WHAT IS REQUIRED: When a line of the records below contains the string "deťmi", copy that whole line.

####

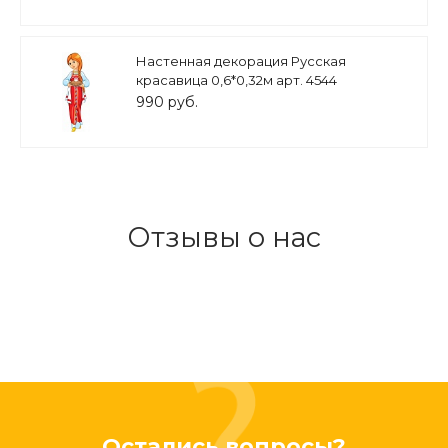
Настенная декорация Русская
красавица 0,6*0,32м арт. 4544
990 руб.
Отзывы о нас
Остались вопросы?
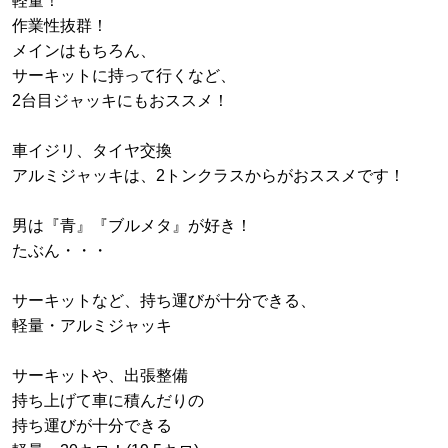
軽量！
作業性抜群！
メインはもちろん、
サーキットに持って行くなど、
2台目ジャッキにもおススメ！
車イジリ、タイヤ交換
アルミジャッキは、2トンクラスからがおススメです！
男は『青』『ブルメタ』が好き！
たぶん・・・
サーキットなど、持ち運びが十分できる、
軽量・アルミジャッキ
サーキットや、出張整備
持ち上げて車に積んだりの
持ち運びが十分できる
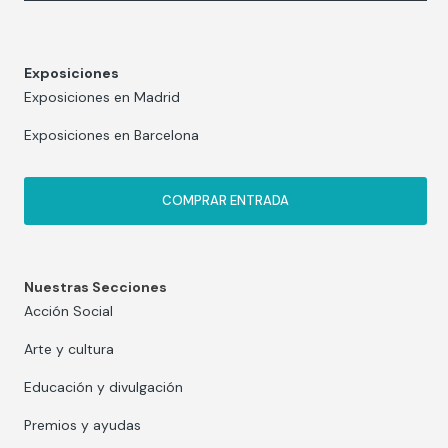
Exposiciones
Exposiciones en Madrid
Exposiciones en Barcelona
COMPRAR ENTRADA
Nuestras Secciones
Acción Social
Arte y cultura
Educación y divulgación
Premios y ayudas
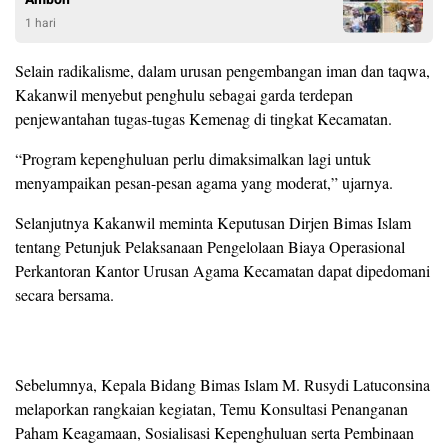
1 hari
Selain radikalisme, dalam urusan pengembangan iman dan taqwa,
Kakanwil menyebut penghulu sebagai garda terdepan
penjewantahan tugas-tugas Kemenag di tingkat Kecamatan.
“Program kepenghuluan perlu dimaksimalkan lagi untuk
menyampaikan pesan-pesan agama yang moderat,” ujarnya.
Selanjutnya Kakanwil meminta Keputusan Dirjen Bimas Islam
tentang Petunjuk Pelaksanaan Pengelolaan Biaya Operasional
Perkantoran Kantor Urusan Agama Kecamatan dapat dipedomani
secara bersama.
Sebelumnya, Kepala Bidang Bimas Islam M. Rusydi Latuconsina
melaporkan rangkaian kegiatan, Temu Konsultasi Penanganan
Paham Keagamaan, Sosialisasi Kepenghuluan serta Pembinaan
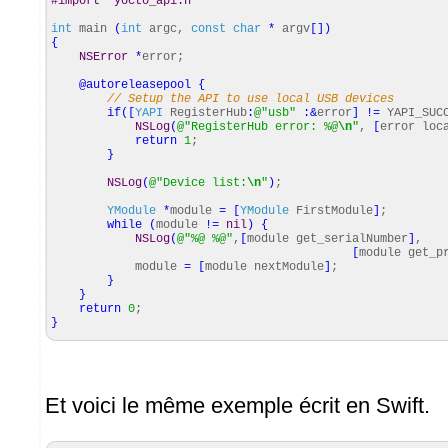
#import "yocto_api.h"
int
main
(
int
argc,
const
char
*
argv
[
]
)
{
NSError
*
error;
@autoreleasepool
{
// Setup the API to use local USB devices
if
(
[
YAPI
RegisterHub
:
@
"usb"
:&
error
]
!=
YAPI_SUC
NSLog
(
@
"RegisterHub error: %@
\n
"
,
[
error loc
return
1
;
}
NSLog
(
@
"Device list:
\n
"
)
;
YModule
*
module
=
[
YModule
FirstModule
]
;
while
(
module
!=
nil
)
{
NSLog
(
@
"%@ %@"
,
[
module get_serialNumber
]
,
[
module get_p
module
=
[
module nextModule
]
;
}
}
return
0
;
}
Et voici le même exemple écrit en Swift.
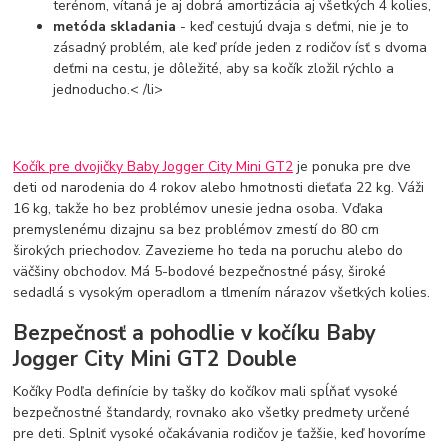
terénom, vítaná je aj dobrá amortizácia aj všetkých 4 kolies,
metóda skladania
- keď cestujú dvaja s deťmi, nie je to
zásadný problém, ale keď príde jeden z rodičov ísť s dvoma
deťmi na cestu, je dôležité, aby sa kočík zložil rýchlo a
jednoducho.< /li>
Kočík pre dvojičky Baby Jogger City Mini GT2
je ponuka pre dve
deti od narodenia do 4 rokov alebo hmotnosti dieťaťa 22 kg. Váži
16 kg, takže ho bez problémov unesie jedna osoba. Vďaka
premyslenému dizajnu sa bez problémov zmestí do 80 cm
širokých priechodov. Zavezieme ho teda na poruchu alebo do
väčšiny obchodov. Má 5-bodové bezpečnostné pásy, široké
sedadlá s vysokým operadlom a tlmením nárazov všetkých kolies.
Bezpečnosť a pohodlie v kočíku Baby
Jogger City Mini GT2 Double
Kočíky Podľa definície by tašky do kočíkov mali spĺňať vysoké
bezpečnostné štandardy, rovnako ako všetky predmety určené
pre deti. Splniť vysoké očakávania rodičov je ťažšie, keď hovoríme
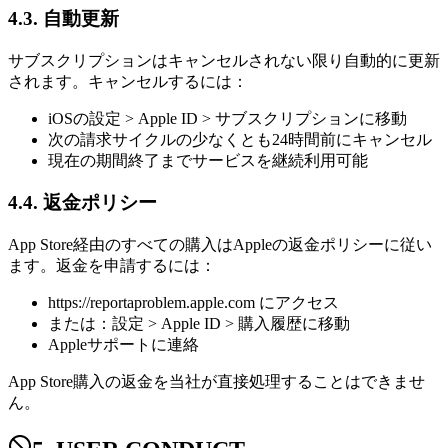
4.3. 自動更新
サブスクリプションはキャンセルされない限り自動的に更新
されます。キャンセルするには：
iOSの設定 > Apple ID > サブスクリプションに移動
次の請求サイクルの少なくとも24時間前にキャンセル
現在の期間終了までサービスを継続利用可能
4.4. 返金ポリシー
App Store経由のすべての購入はAppleの返金ポリシーに従い
ます。返金を申請するには：
https://reportaproblem.apple.com にアクセス
または：設定 > Apple ID > 購入履歴に移動
Appleサポートに連絡
App Store購入の返金を当社が直接処理することはできませ
ん。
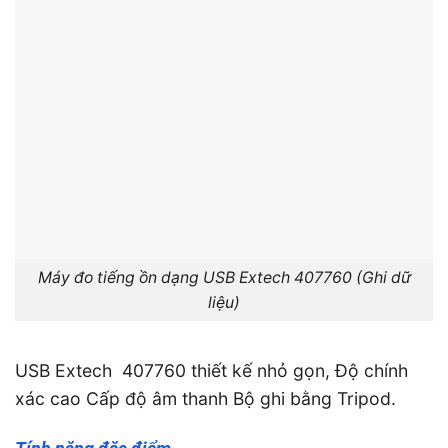
Máy đo tiếng ồn dạng USB Extech 407760 (Ghi dữ
liệu)
USB Extech 407760 thiết kế nhỏ gọn, Độ chính
xác cao Cấp độ âm thanh Bộ ghi bằng Tripod.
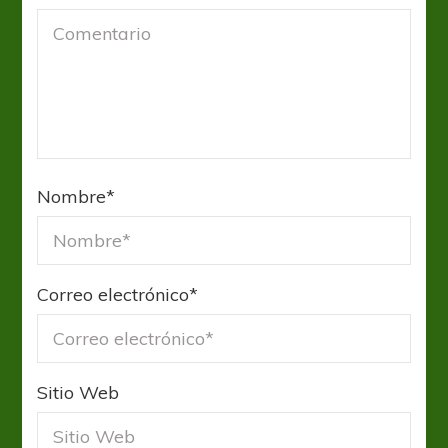
Nombre
*
Correo electrónico
*
Sitio Web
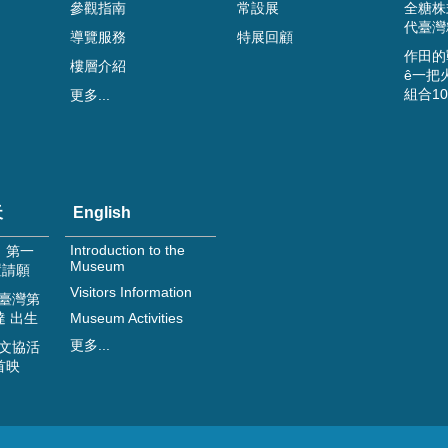
參觀指南
常設展
全糖株
代臺灣
導覽服務
特展回顧
作田的
樓層介紹
ê一把
組合1
更多...
天
English
Introduction to the
日 第一
Museum
置請願
Visitors Information
 臺灣第
達 出生
Museum Activities
更多...
 文協活
首映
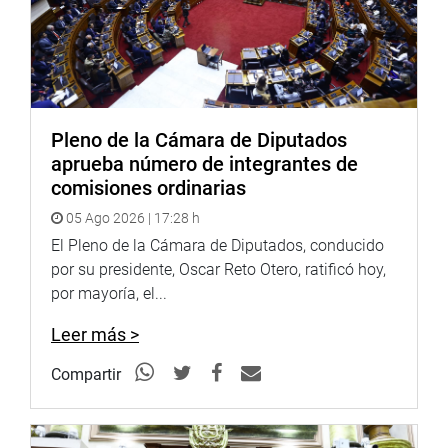
Pleno de la Cámara de Diputados
aprueba número de integrantes de
comisiones ordinarias
05 Ago 2026 | 17:28 h
El Pleno de la Cámara de Diputados, conducido
por su presidente, Oscar Reto Otero, ratificó hoy,
por mayoría, el...
Leer más >
Compartir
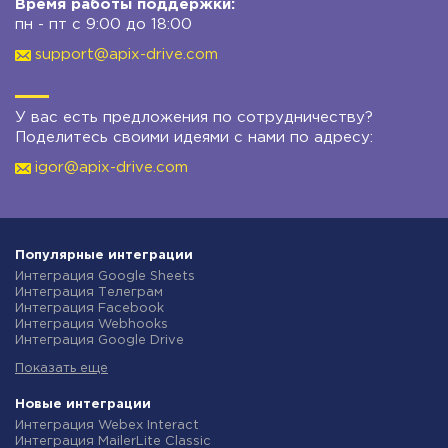
Время работы поддержки:
пн - пт с 9:00 до 18:00
support@apix-drive.com
У вас есть предложения по сотрудничеству?
Поделитесь своими идеями с нами по адресу:
igor@apix-drive.com
Популярные интеграции
Интеграция Google Sheets
Интеграция Телеграм
Интеграция Facebook
Интеграция Webhooks
Интеграция Google Drive
Интеграция Opencart
Показать еще
Интеграция Gmail
Интеграция Rozetka
Интеграция Новая Почта
Новые интеграции
Интеграция Binotel
Интеграция Webex Interact
Интеграция OpenAI (ChatGPT)
Интеграция MailerLite Classic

####

YOUR SOLUTION:
- keď cestujú dvaja s deťmi, nie je to
deťmi na cestu, je dôležité, aby sa kočík zložil rýchlo a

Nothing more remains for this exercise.